Setting projects up for success

At Ellipsis we talk a lot about setting projects up for success: how can we de-risk a project by getting or providing more information at the start so that it has the best change of working out?

It can be tempting, especially if you lean towards the “let’s do it out and figure it out on the way” end of the scale as I do, to just jump in and do exactly that. If you’re going to have a higher “hit rate” with successful projects, though, you need to spend some time – even a tiny amount of it – planning out the idea, likely risks, and benefits. Does the time frame and budget make sense? What are the likely risks and how can you mitigate them? What are the benefits and are they worth it given the costs? Can you get the benefits in other ways?

Spending even a tiny amount of time thinking about these things has stopped me pursuing projects which I think would be cool, but are ultimately of limited value. There’s a finite quantity of projects I can get done, so avoiding waste is valuable.

One of the ways this has played out is by getting more expert help. If I can pay an expert to save me time, increasingly I will. I’ve been trying to be more intentional about this recently: where are there opportunities to cut a big chunk of time out of a project by paying someone $100+/hour for a consultation? I do get anxious about spending — I recently spent $1,000 on a spreadsheet — but this is all in context. I’m in the “explore” and “exploit” stages for Ellipsis. We’re doing a lot that’s working, but there’s a lot of what we call “unexplored areas” to figure out. Starting and finishing projects to put the pieces together faster has huge, compounding value in the long term. 

Finishing projects

The danger is greatest when the finish line is in sight. At this point, Resistance knows we’re about to beat it. It hits the panic button. It marshals one last assault and slams us with everything it’s got.

Steven Pressfield, The War of Art

My heuristic previously has been that a project will get finished if I find it interesting, and if I don’t finish it it’s because it’s not interesting. 
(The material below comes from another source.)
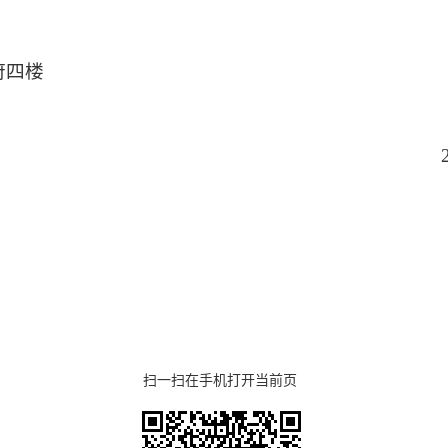
府四楼
扫一扫在手机打开当前页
That’s not the worst heuristic in the world, but the value of a project goes up significantly if it’s finished. The final 20% is almost always worth it, and it’s not like it even takes 80% of the time: it just accounts for 80% of the resistance feel on a project. 

Acknowledging when I’m stuck or seeing resistance on a project has been a big step for me. Once it’s acknowledged, I can start moving past it.

I use Roam for my knowledge management but have started using it for project management too. My “Projects” board is so full of “someday/maybe” projects that I don’t take the “on deck” list especially seriously. 

Changing that has been extremely helpful: I’m allowed a smaller number of projects on deck at one time, and I can’t move on new projects until the old ones are completed. As I’ve set up the project for success beforehand, I have clear completion criteria, so moving something to complete is much less ambiguous too. 

I’ve gone as far as scheduling regular time in my week for finishing projects. Previously this was time for starting projects, but the projects get started regardless. They don’t get finished regardless! 

Work in progress

Projects can be fun and a source of a lot of progress. Finishing them, fast and slow, is even better.